Selasa, 14 Februari 2017

What If

HP ku berdering. Kulihat namanya di layarku, i swipe the screen and, "Hellooo,,". Sambil tersenyum yang sulit kugambarkan seperti apa manisnya.

"Hello gorgeous! How you doin' today?", katanya.

"Wonderful, since i catch your name in my phone couple sec ago", jawabku.

Kudengar dia menghela napas di seberang sana. "Kamu paling bisa urusan bikin orang salah tingkah ya.. So, jadi kita jumpa hari ini?"
"I don't have an option in my answear list for this question, yes dear.."

"See,,,??? I wonder who taught you this! Ok, sampai jumpa sore nanti. Semoga aku tahan untuk tetap bisa terlihat baik saat kau membuatku hampir gila seperti ini." Klik! Dia menutup telepon.

Aku mengenakan dress simple warna hijau, dan make up tipis dengan pewarna bibir pink muda. Duduk di meja barisan pinggir di cafe klasik yang memang tak pernah begitu ramai. Menunggunya.

Tak lama tiba-tiba saja dia sudah berdiri di sampingku, wangi sekali. Aku berdiri dengan canggung, berciuman pipi dengannya. Bisa kurasakan pipiku sedikit gatal saat menyentuh jambangnya. Aduh, laki-laki ini!
"Jadi, apa yang membuatmu tak punya pilihan jawaban lain selain menemuiku? Sebegitu rindu kau padaku?", katanya mengolok.

"Well, kau sendiri yang mengatakan, jika sudah tak tahan, silahkan lambaikan tangan ke kamera, bukan? Tapi kupilih melambaikan tangan padamu dan berciuman pipi seperti tadi untuk kemudian bisa menatapmu seperti ini."

Sukses!
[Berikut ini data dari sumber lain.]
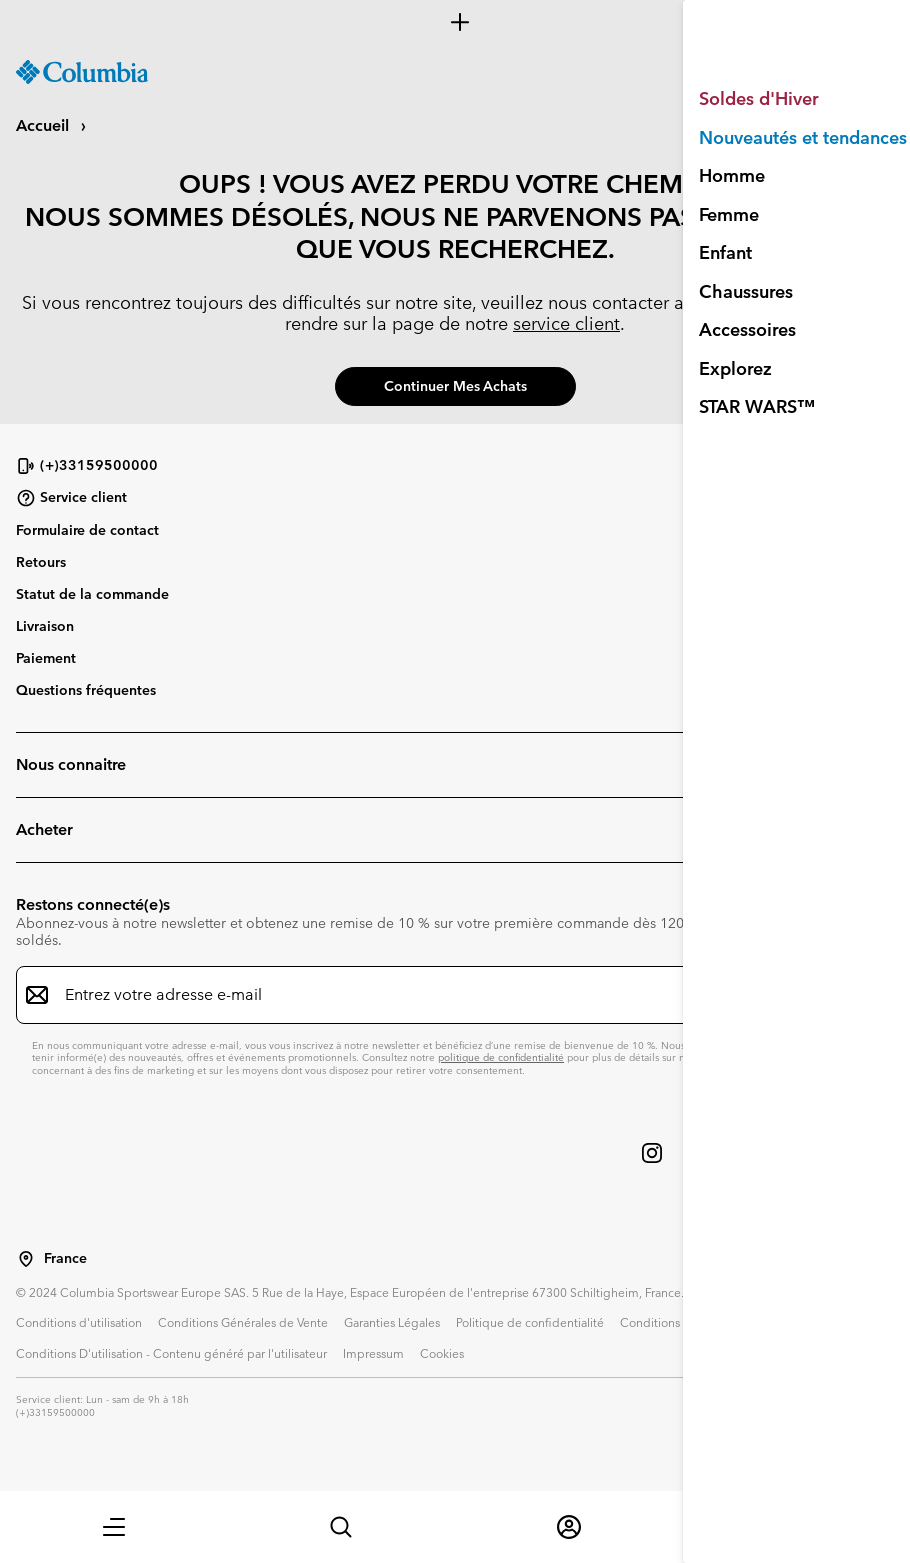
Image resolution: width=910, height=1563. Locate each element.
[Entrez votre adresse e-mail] (443, 995)
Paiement (46, 658)
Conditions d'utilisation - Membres (714, 1322)
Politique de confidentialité (530, 1322)
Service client (71, 498)
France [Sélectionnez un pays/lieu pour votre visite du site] (65, 1258)
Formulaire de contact (87, 530)
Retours (41, 562)
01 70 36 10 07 (759, 302)
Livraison (45, 626)
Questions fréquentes (86, 690)
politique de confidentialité (501, 1057)
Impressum (373, 1353)
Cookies (442, 1353)
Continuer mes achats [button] (455, 386)
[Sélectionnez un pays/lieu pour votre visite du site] (26, 1259)
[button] (114, 1527)
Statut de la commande (92, 594)
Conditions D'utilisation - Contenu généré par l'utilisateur (171, 1353)
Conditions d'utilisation (79, 1322)
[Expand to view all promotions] (455, 22)
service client (566, 323)
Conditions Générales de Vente (243, 1322)
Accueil (44, 125)
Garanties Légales (392, 1322)
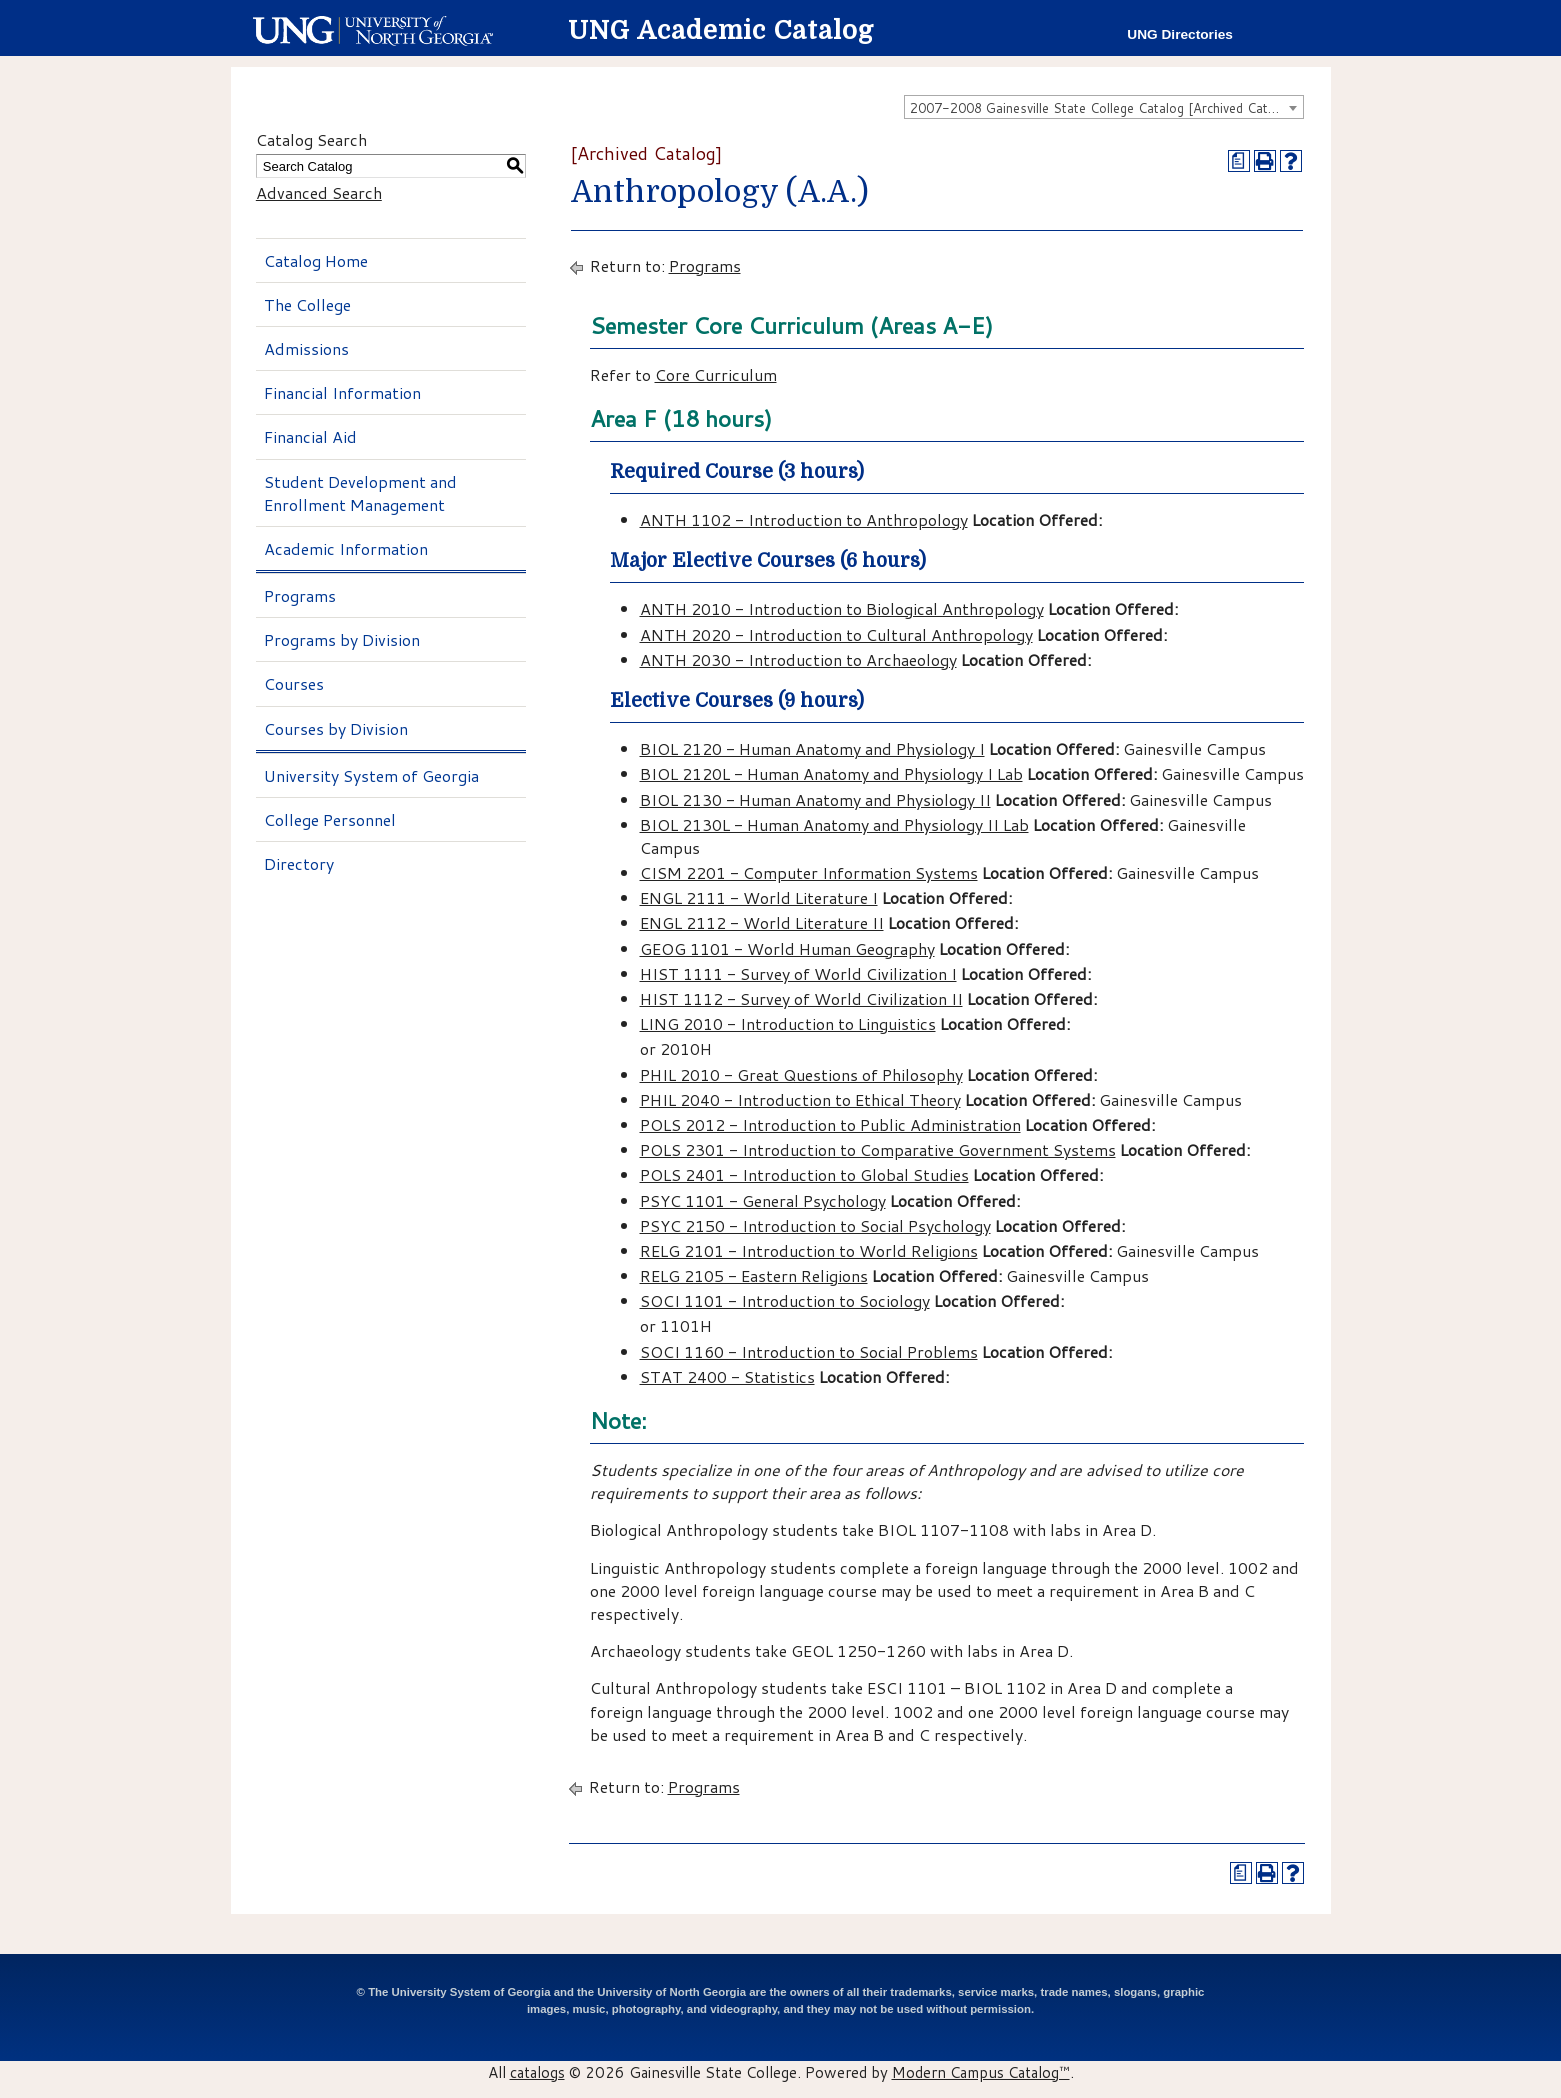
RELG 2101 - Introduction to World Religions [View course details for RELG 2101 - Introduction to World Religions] (809, 1250)
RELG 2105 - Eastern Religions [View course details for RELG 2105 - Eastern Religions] (754, 1275)
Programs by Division (342, 639)
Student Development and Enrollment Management (360, 493)
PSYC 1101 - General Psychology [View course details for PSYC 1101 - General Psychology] (763, 1200)
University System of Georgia (371, 775)
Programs (300, 595)
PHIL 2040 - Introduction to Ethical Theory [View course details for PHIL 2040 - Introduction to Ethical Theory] (800, 1099)
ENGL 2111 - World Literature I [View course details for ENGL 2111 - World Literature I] (759, 897)
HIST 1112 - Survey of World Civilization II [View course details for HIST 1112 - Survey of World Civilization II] (801, 998)
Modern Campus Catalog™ (981, 2072)
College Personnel (330, 819)
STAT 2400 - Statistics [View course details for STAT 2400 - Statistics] (727, 1376)
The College (307, 304)
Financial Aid (310, 436)
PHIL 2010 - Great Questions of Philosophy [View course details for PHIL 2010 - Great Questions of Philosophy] (801, 1074)
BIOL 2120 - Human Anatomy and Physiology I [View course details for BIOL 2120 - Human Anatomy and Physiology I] (812, 748)
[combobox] (1104, 107)
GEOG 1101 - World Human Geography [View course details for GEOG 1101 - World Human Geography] (787, 948)
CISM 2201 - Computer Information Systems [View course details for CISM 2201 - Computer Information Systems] (809, 872)
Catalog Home (316, 260)
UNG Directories (1180, 34)
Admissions (306, 348)
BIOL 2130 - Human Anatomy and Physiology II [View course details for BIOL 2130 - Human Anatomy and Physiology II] (815, 799)
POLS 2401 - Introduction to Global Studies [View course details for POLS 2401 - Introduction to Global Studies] (804, 1174)
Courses (294, 683)
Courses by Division (336, 728)
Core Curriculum (716, 374)
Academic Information (346, 548)
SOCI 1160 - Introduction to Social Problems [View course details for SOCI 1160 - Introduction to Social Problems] (809, 1351)
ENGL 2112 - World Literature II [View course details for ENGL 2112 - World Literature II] (762, 922)
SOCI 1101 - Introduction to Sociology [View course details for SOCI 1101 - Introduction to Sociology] (785, 1300)
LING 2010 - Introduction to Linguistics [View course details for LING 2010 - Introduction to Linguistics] (788, 1023)
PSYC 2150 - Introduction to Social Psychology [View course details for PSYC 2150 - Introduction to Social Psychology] (815, 1225)
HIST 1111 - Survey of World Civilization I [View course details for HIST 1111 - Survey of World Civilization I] (798, 973)
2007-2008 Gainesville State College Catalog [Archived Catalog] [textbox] (1104, 108)
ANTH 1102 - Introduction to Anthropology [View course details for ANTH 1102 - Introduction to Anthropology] (804, 519)
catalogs (537, 2072)
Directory (299, 863)
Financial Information (342, 392)
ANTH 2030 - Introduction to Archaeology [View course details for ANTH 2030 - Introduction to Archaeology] (798, 659)
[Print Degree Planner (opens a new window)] (1239, 161)
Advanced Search (319, 192)
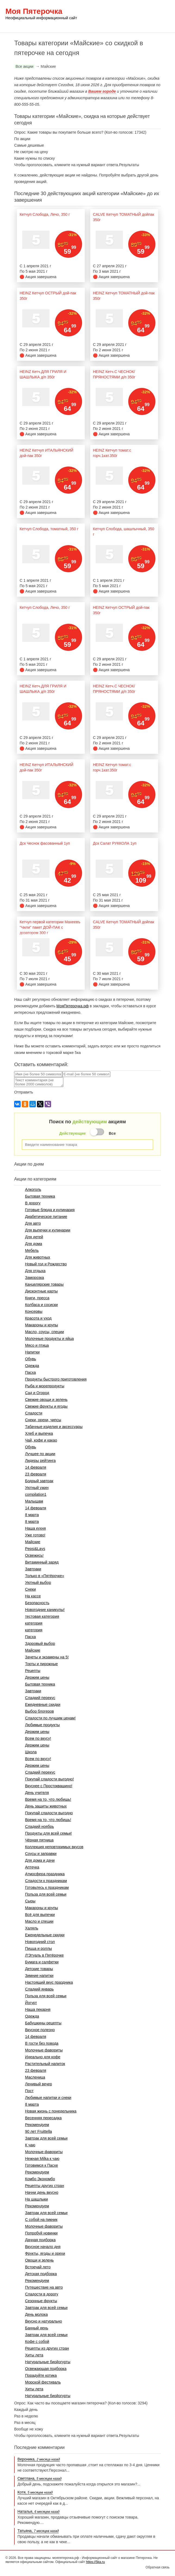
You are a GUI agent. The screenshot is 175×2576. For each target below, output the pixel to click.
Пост (29, 2091)
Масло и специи (39, 1921)
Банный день (36, 2328)
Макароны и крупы (41, 1325)
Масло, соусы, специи (44, 1332)
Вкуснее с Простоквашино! (48, 1786)
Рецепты (32, 1670)
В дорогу (32, 1203)
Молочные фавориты (43, 2050)
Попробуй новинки (41, 2233)
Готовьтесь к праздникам (47, 1887)
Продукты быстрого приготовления (55, 1379)
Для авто (33, 1223)
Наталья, (38, 2511)
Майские (32, 1542)
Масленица (35, 2077)
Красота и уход (38, 1318)
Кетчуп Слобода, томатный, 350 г (49, 529)
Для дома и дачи (40, 1860)
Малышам (34, 1501)
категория (33, 1623)
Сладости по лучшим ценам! (50, 1718)
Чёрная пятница (39, 1840)
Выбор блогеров (39, 1711)
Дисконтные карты (41, 1291)
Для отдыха (35, 1271)
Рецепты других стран (44, 2185)
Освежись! (34, 1555)
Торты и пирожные (41, 1664)
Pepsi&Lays (35, 1548)
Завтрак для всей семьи (46, 2138)
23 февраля (35, 1474)
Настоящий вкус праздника (49, 1982)
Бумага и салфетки (41, 1962)
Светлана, (39, 2478)
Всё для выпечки (40, 1914)
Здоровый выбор (40, 1643)
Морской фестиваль (43, 2382)
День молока (36, 2314)
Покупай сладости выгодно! (49, 1779)
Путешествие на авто (44, 2287)
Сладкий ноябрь (39, 1826)
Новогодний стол (40, 1942)
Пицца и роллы (38, 1948)
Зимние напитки (39, 1975)
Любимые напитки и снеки (48, 2097)
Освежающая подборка (45, 2368)
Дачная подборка (40, 2240)
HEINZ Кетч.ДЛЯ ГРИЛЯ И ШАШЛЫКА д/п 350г (43, 374)
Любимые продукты (42, 1725)
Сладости (33, 1413)
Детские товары (39, 1969)
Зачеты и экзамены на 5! (46, 1657)
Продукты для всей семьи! (48, 1833)
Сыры (30, 1901)
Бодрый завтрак (39, 1481)
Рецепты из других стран (47, 2348)
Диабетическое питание (46, 1216)
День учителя (37, 1792)
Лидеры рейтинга (40, 1460)
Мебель (32, 1250)
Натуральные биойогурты (47, 2362)
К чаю (30, 2145)
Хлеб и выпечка (39, 1433)
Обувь (30, 1359)
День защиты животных (46, 1806)
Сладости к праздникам (46, 1881)
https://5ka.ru (95, 2562)
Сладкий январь (39, 1989)
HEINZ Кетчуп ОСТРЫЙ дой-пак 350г (48, 296)
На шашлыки (36, 2199)
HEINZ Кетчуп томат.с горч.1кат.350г (112, 453)
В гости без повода (41, 2043)
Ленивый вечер (38, 2084)
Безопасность (37, 1603)
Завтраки (33, 1569)
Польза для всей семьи (45, 1894)
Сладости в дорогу (41, 2294)
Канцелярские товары (44, 1284)
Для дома (33, 1244)
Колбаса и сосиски (41, 1305)
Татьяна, (38, 2531)
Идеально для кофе (42, 2057)
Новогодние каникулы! (45, 1609)
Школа (31, 1752)
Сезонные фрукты (41, 2301)
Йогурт (31, 2003)
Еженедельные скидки (44, 1935)
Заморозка (34, 1277)
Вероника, (38, 2459)
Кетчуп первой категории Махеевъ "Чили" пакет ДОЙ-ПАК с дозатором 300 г (50, 927)
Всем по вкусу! (38, 1738)
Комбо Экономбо (40, 2179)
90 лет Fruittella (38, 2131)
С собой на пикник (41, 2219)
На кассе (33, 1596)
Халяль (31, 1928)
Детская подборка (41, 2274)
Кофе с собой (37, 2341)
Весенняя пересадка (43, 2118)
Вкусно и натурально (43, 2321)
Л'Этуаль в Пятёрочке (44, 1955)
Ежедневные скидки (42, 1704)
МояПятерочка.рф (73, 1006)
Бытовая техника (40, 1196)
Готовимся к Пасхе (41, 2165)
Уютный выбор (38, 1582)
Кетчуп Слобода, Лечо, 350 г (45, 214)
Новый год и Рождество (46, 1264)
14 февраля (35, 1467)
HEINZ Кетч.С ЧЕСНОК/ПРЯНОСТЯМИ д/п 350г (114, 374)
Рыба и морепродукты (44, 1386)
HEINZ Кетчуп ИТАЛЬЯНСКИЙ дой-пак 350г (46, 453)
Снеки (30, 1589)
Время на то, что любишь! (48, 1799)
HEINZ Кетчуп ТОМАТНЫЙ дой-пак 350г (124, 296)
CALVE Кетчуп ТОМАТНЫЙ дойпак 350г (123, 217)
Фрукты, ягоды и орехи (45, 2253)
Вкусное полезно (40, 2030)
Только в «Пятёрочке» (44, 1576)
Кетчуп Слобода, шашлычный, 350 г (123, 531)
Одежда (32, 1365)
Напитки (32, 1352)
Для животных (37, 1257)
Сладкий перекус (40, 1698)
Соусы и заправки (41, 1853)
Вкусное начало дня (42, 2246)
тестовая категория (42, 1616)
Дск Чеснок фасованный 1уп (45, 843)
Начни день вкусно (41, 2192)
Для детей (34, 1237)
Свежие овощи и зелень (46, 1399)
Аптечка (32, 1867)
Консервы (33, 1311)
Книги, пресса (37, 1298)
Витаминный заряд (41, 1562)
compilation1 (35, 1494)
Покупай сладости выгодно (49, 1813)
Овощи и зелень (39, 2260)
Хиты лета (34, 2355)
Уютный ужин (36, 1487)
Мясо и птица (37, 1345)
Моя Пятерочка (41, 16)
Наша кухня (35, 1528)
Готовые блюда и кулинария (49, 1210)
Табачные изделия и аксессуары (54, 1426)
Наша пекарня (38, 2009)
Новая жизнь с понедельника (50, 2111)
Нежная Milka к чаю (42, 2158)
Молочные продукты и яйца (49, 1338)
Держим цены (37, 1677)
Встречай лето (38, 2267)
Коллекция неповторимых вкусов (54, 1847)
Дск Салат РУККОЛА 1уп (114, 843)
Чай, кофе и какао (41, 1440)
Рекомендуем (37, 2124)
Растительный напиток (45, 2064)
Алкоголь (33, 1189)
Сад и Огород (37, 1393)
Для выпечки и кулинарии (47, 1230)
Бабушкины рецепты (43, 2023)
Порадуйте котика (41, 2375)
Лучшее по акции (40, 1454)
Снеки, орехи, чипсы (43, 1420)
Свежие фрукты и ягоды (46, 1406)
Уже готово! (35, 1535)
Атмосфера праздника (45, 1874)
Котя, (35, 2492)
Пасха (30, 1372)
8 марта (32, 1515)
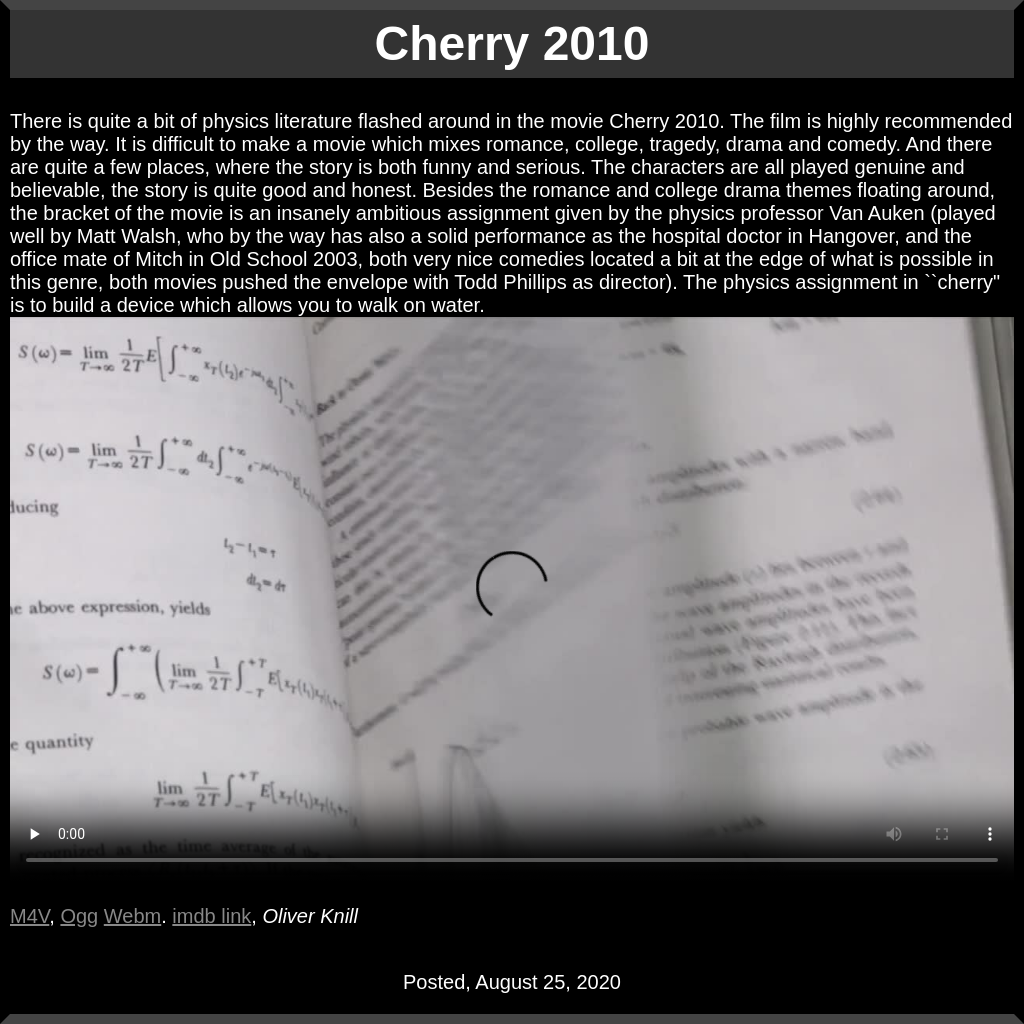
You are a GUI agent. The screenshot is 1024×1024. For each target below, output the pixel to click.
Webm (132, 916)
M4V (29, 916)
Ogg (79, 916)
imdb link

Mukanya memerah dan sedikit tampak kesal.

"Tak bisa kah kau tak membuatku salah tingkah seperti ini, sebentar saja?"

Dia diam sejenak, menatapku, kemudian berkata, "Aku rindu, sungguh rindu."

Aku tersenyum saja, menatapnya, "Aku tahu. Kau terganggu dengan itu?"

"Kamu itu candu. Pergi ke pusat rehabilitasi pun aku tak akan sembuh jika tak menemuimu."

Dia menghela napas, sambil meraih sebatang rokok dan menyalakannya. Menghembus-hembuskan asapnya ke atas agar tak mengenai wajahku. Kemudian seorang barista mendatangi kami sambil membawakan menu.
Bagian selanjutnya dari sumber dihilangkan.